Mesh generated of a quarter plate.

The load is applied distributed on the right end nodes, generating 10 MPa of axial tensile. The failures stress parameters are: \( \sigma_{1}^{t} = \sigma_{2}^{c} = 144800 \) N/cm2, \( \sigma_{2}^{t} = 5171 \) N/cm2, \( \sigma_{2}^{c} = 20685 \) N/cm2 and \( \tau_{12} = 9008 \) N/cm2.
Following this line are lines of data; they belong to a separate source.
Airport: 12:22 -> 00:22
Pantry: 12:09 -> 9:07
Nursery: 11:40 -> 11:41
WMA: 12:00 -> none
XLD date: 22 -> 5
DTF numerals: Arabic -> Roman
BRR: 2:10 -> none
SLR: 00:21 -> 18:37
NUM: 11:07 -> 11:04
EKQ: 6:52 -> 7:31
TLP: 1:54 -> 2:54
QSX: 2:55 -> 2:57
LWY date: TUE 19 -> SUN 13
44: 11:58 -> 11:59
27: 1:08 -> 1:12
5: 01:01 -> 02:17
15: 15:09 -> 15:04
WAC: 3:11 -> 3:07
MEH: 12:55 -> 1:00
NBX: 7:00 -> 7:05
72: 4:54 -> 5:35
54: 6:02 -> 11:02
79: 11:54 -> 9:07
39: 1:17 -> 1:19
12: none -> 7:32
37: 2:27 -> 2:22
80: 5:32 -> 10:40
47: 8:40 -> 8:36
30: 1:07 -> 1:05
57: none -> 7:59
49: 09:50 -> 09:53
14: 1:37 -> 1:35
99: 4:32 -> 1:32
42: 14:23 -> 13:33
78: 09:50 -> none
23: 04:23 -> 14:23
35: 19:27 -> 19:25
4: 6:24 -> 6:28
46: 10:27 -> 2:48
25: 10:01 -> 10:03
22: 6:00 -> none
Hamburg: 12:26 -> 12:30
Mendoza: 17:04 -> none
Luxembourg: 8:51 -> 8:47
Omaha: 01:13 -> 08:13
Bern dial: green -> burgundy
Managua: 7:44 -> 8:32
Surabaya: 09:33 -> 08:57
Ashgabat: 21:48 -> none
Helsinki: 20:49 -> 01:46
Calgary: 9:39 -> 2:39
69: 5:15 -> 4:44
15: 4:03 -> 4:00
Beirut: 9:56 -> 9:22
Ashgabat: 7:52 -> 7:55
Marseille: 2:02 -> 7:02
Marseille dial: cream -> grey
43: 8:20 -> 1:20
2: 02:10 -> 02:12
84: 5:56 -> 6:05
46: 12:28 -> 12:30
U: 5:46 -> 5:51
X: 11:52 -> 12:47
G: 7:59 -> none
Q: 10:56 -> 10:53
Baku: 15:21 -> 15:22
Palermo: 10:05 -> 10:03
The Pareto Front for this example is shown in Fig. 4, where the results from Honda et al. [4] and the present work are confronted. In Fig. 5 the first and second layers are presented for the configuration 1 indicated in Fig. 4, while in Fig. 6, are the results for configuration 2.

Fig. 4.
figure 4

Pareto Front with results obtained by Honda et al. [4] and by the present paper.

Fig. 5.
figure 5

Results for configuration 1 in the first (left) and second (right) layers.

Fig. 6.
figure 6

Results for configuration 2 in the first (left) and second (right) layers.

6 Conclusions

The main objective of this work was the validation of the continuous fiber orientation in plate models optimized with a MO-QPSO algorithm, tested in dynamic and static conditions, confronted with a fabrication process index (practicality index). The examples were selected to match literature results, mainly by Honda et al. [4]. In the first example, the MO-QPSO was able to spread the Pareto Front, finding and extreme configuration (number 3). But it lacked performance to populate the middle region of the front. For the second example, the right side of the front presented an offset that is subject of an ongoing investigation. In spite of that, the results of fiber orientation are similar from that presented in the literature. The grown interest in multiobjective optimization and in continuous fiber orientation is a strong incentive of research in that subject.